> Brief
Below are lines of records; copy exactly those from the one containing "finding out your" through the one containing "Damn the War! / Maudite Soit La Guerre", leaving the pictures behind.

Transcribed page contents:
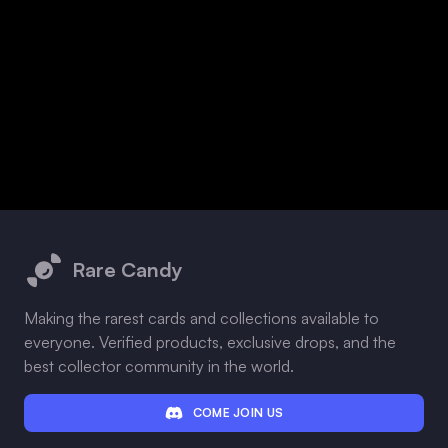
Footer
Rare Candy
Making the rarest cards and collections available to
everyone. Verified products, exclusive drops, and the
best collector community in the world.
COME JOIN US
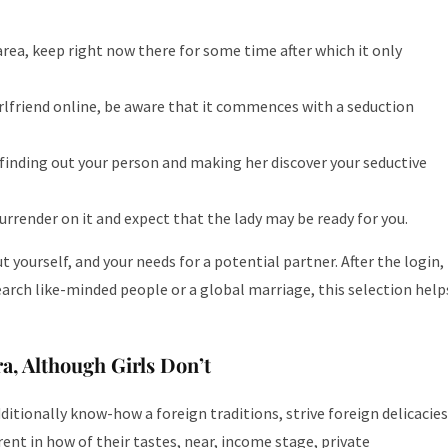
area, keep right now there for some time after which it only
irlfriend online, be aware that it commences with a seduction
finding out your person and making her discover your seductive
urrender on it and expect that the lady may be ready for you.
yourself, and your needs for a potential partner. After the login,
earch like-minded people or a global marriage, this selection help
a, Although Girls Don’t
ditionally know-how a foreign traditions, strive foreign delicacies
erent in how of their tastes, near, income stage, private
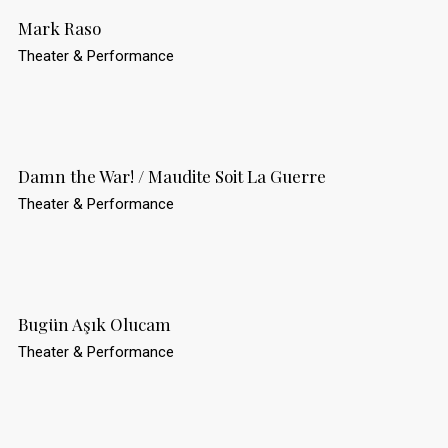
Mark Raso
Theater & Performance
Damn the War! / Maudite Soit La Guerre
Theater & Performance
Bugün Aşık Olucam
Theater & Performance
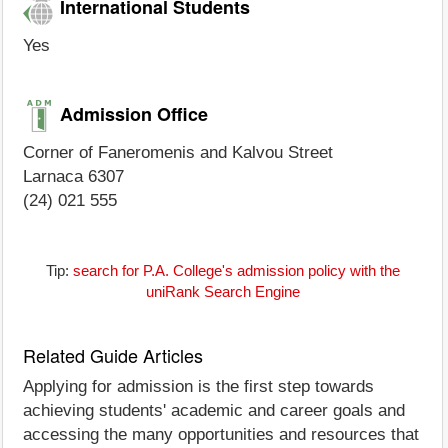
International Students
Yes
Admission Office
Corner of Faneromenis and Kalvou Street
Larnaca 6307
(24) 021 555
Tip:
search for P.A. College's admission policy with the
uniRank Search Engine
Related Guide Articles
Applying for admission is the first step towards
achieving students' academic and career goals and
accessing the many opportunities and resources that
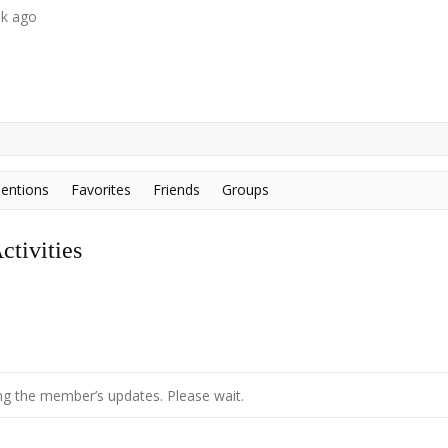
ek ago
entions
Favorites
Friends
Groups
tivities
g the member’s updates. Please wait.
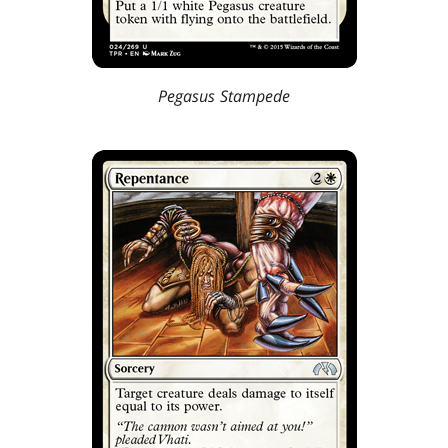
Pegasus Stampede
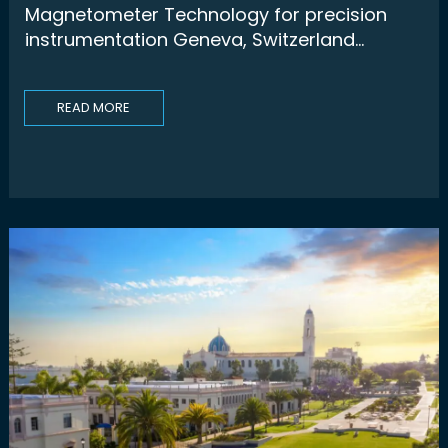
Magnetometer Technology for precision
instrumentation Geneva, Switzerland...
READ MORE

* * *

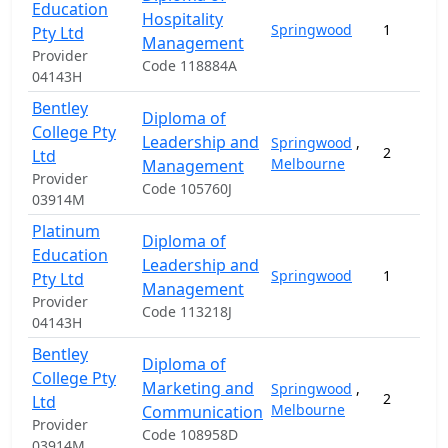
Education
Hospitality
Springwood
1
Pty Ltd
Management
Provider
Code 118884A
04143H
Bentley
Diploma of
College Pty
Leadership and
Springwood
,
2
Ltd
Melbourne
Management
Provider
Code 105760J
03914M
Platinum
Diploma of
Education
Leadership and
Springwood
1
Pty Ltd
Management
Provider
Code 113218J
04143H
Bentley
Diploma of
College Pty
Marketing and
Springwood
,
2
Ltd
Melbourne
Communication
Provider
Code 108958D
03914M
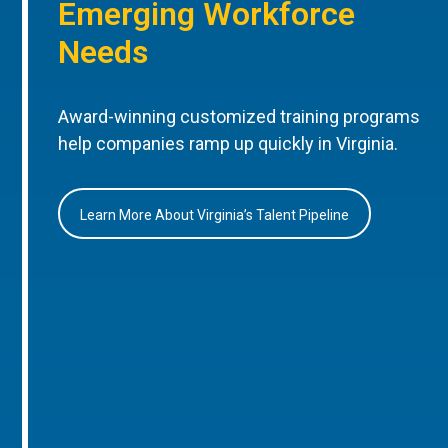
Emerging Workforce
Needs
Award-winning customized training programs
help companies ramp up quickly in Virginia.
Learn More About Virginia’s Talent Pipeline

> Result of the task
finding out your person and making her discover your seductive
urrender on it and expect that the lady may be ready for you.
yourself, and your needs for a potential partner. After the login,
earch like-minded people or a global marriage, this selection help
a, Although Girls Don’t
ditionally know-how a foreign traditions, strive foreign delicacies
erent in how of their tastes, near, income stage, private
Mark Raso
Theater & Performance
Damn the War! / Maudite Soit La Guerre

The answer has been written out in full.